I also picked another object made of thread: it’s called a black jack. It looks quite innocent—two thread balls on a string—but it was used as a weapon on the boat. Another piece I chose is a log. They are not as exciting in terms of description of the daily life, as one might imagine, but it gives you a good overlook of the mundane life on the boat. I read an interesting diary of a young girl from New Bedford who went whaling with her whole family for several years. Sometimes, the husband and whaling captains decided it’s better to take the family along, but that was the exception.
What is the range of work in the exhibition?
Some pieces are long and narrow, they measure 44-inches-by-120-inches. I see them as “grid maps,” going back to the earlier sailing maps, but in a very loose, imaginary manner. These objects are made with thin cotton muslin and tracing paper that I draw and paint on, or thread over.
Every object that I created has several physical layers to them—it’s another hidden archeology. I had two museum display cases built, where I am going to create a dialogue between my own objects and the museum objects. And then I am building a papier-mâché boat, just as a reminder of how fragile everything was in terms of travel and purely surviving these trips.
How did you discover your preferred medium/media?
I always have been a mixed media artist. For a number of years, it was more feasible to make a living as a photographer; I traveled for many European magazines to work on social documentary projects. Today, my work incorporates different media, from fabric to drawing, painting and photography. I see it as the ability to speak different languages. The same story happens when people ask you, “Where is your home?” I have more than one home and the freedom of mixing the media is that: where I feel at home.
Speaking of limitless creative bounds, congratulations on your recent book launch! What is the backstory?
A book is a beautiful object to tell a story and to carry it with you. A lot of times, a book remains much longer a part of the public dialogue than an exhibition. I love the process of making books.
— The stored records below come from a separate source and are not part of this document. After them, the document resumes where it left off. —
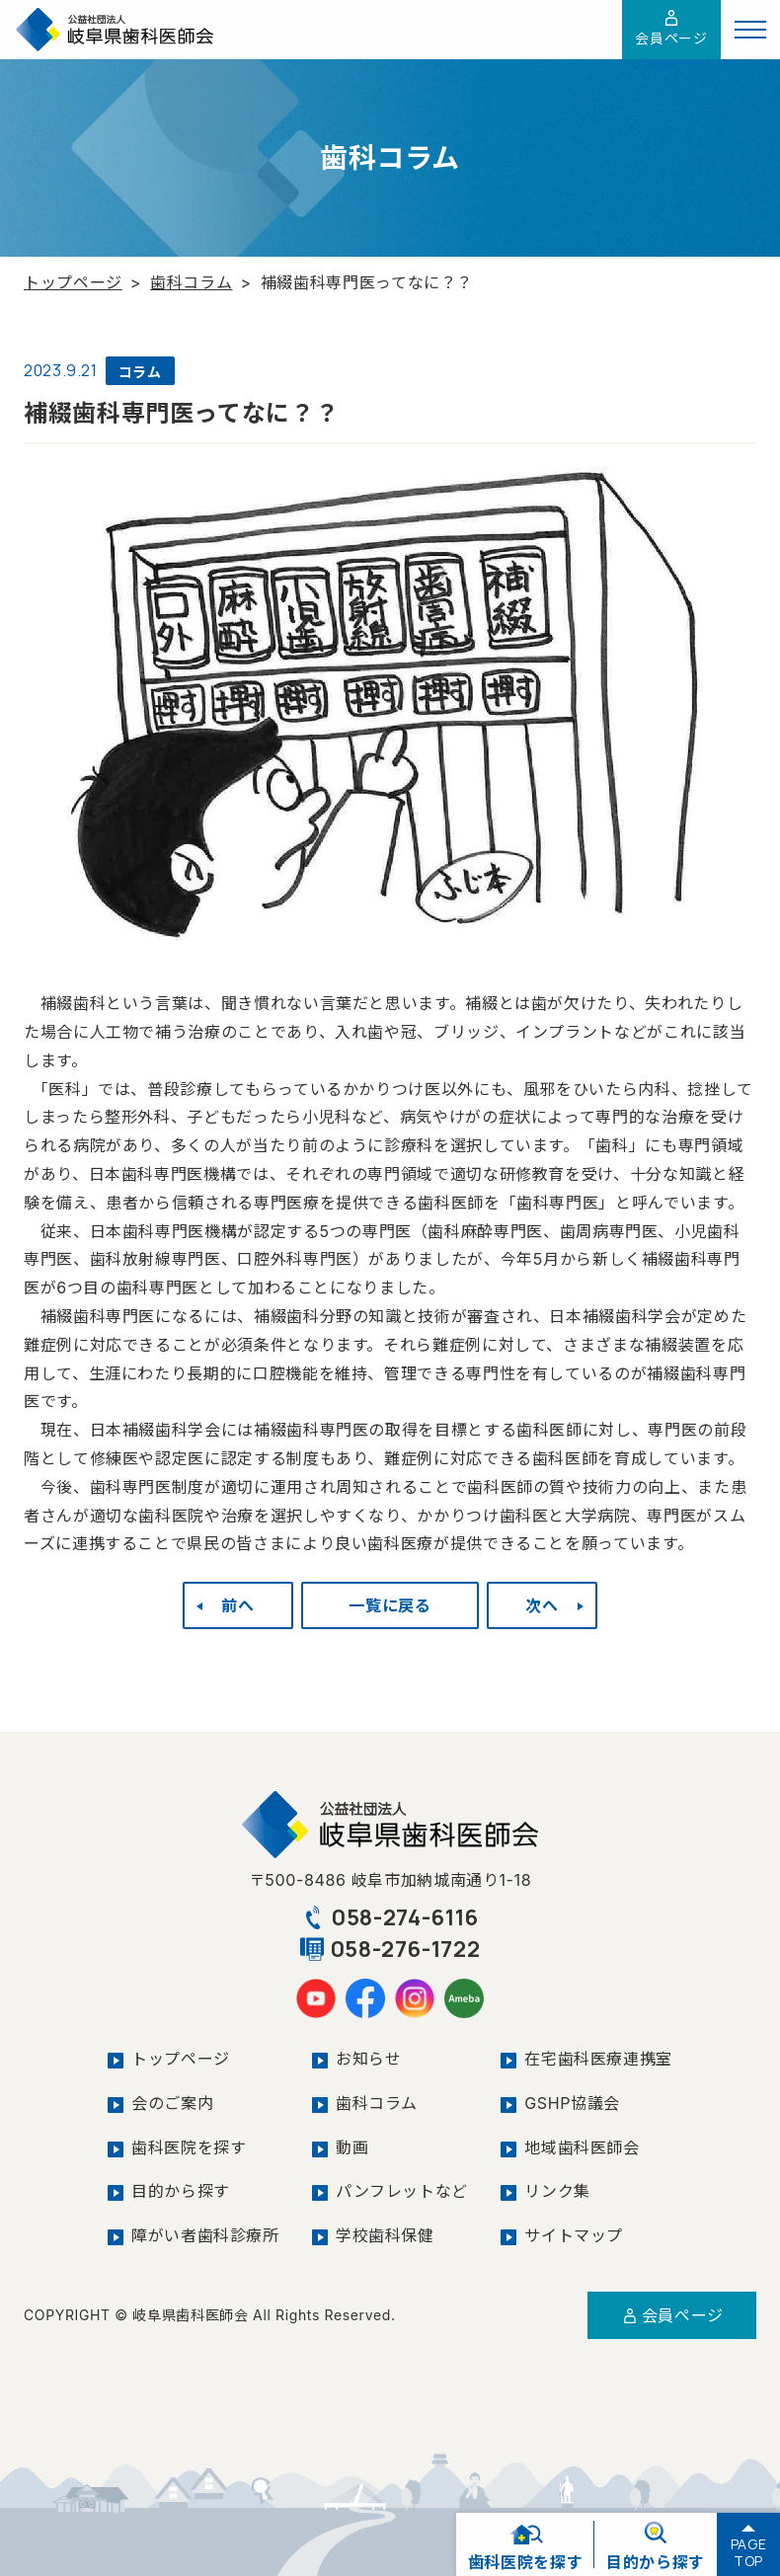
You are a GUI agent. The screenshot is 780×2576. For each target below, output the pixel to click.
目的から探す (180, 2191)
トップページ (73, 282)
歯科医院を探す (188, 2147)
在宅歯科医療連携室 (598, 2059)
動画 (352, 2147)
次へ (541, 1605)
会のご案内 (172, 2103)
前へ (237, 1605)
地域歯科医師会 (581, 2147)
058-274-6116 (390, 1917)
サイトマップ (573, 2235)
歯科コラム (191, 282)
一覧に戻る (389, 1605)
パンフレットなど (402, 2191)
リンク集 (557, 2191)
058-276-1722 (390, 1949)
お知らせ (369, 2059)
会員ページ (671, 28)
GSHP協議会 (572, 2103)
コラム (140, 371)
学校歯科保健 (385, 2235)
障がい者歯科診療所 (205, 2235)
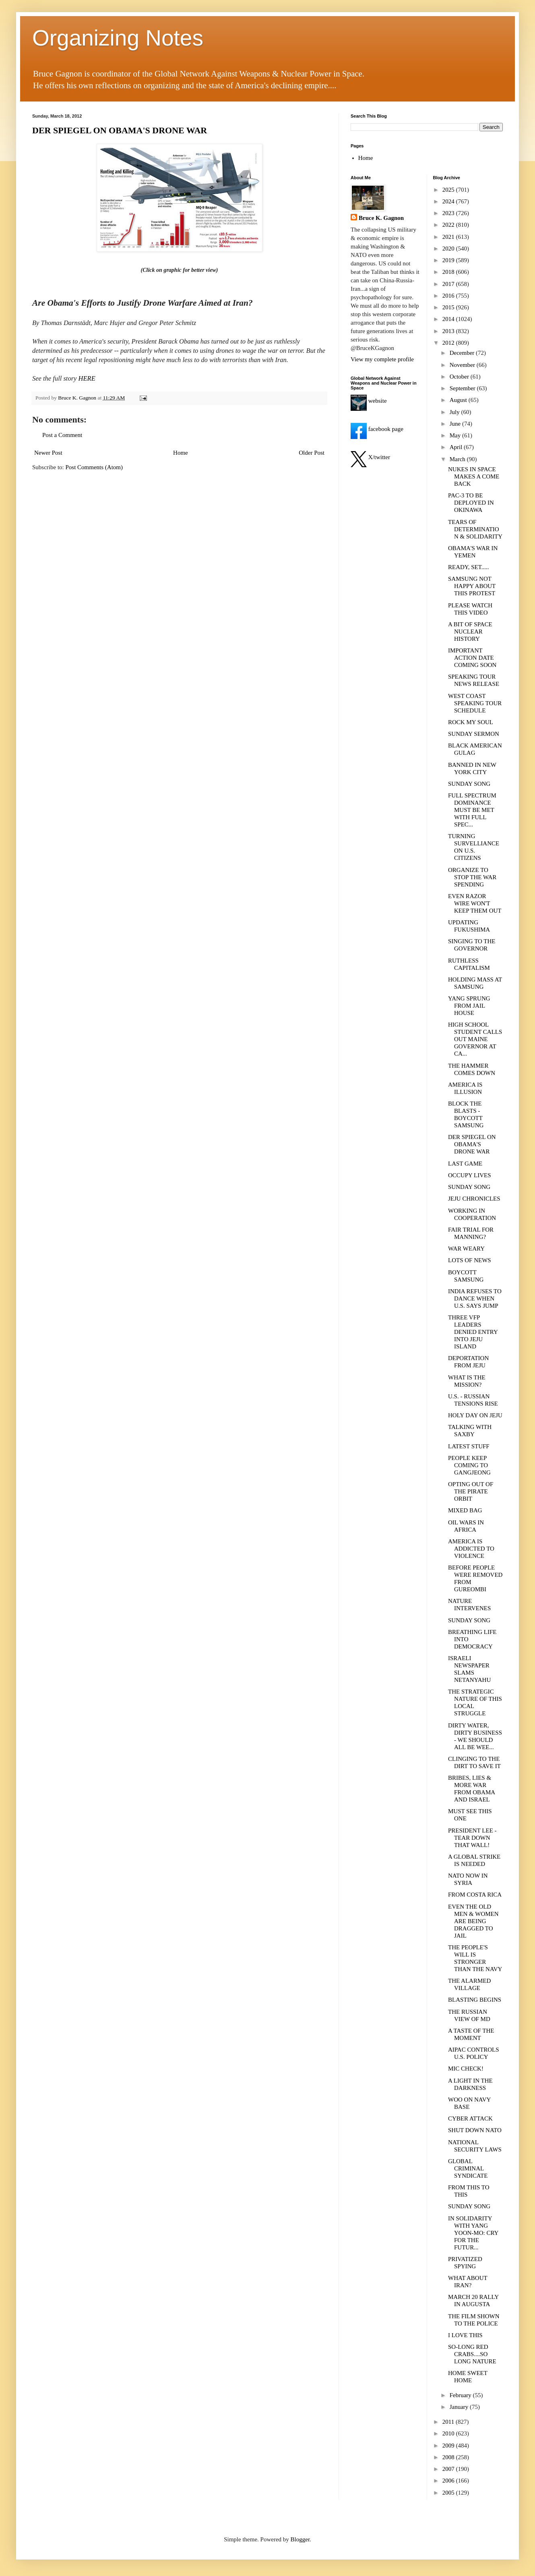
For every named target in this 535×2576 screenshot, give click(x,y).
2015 (449, 307)
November (463, 365)
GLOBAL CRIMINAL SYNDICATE (467, 2168)
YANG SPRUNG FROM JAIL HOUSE (469, 1005)
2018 (449, 272)
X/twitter (370, 457)
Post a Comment (62, 435)
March (458, 459)
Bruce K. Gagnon (381, 218)
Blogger (300, 2539)
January (460, 2407)
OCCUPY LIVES (469, 1175)
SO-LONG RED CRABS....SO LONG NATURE (472, 2354)
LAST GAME (465, 1163)
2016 (449, 295)
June (456, 423)
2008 (449, 2457)
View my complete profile (382, 359)
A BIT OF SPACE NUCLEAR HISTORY (470, 631)
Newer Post (48, 452)
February (461, 2395)
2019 (449, 260)
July (455, 412)
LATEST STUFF (469, 1446)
In my latest series and book, “Typology of Women,” I am showing a series of hand-painted cut-outs that represent silhouettes of different types of women. The term “typology” has been consciously chosen, as it refers to the study or the systematic classification of types that share certain characteristics. The comparison of forms and the study thereof is based on well-known artistic working principles. These silhouettes in luminous orange also show a feminist and ironic twist to the reading of Simone de Beauvoir’s “The Second Sex.” I refer to the outline drawings of ancient Greek ceramics, as well as to Japanese woodcuts, to fairytales and to American pop culture.
Have you been creative since you were a child?
I was born in Germany, but artistically speaking, I am drawing much more from Greece. I go back to my Greek island every summer. The light, archeology, the architecture, the shades of blue continue to be a rich source of inspiration. But also I travel a lot. Traveling affords one the opportunity to see anew.
What do you hope people take away from your work?
I let the viewer decide. A creative piece is always open ended, a bit mysterious, but that’s what makes it exciting, too.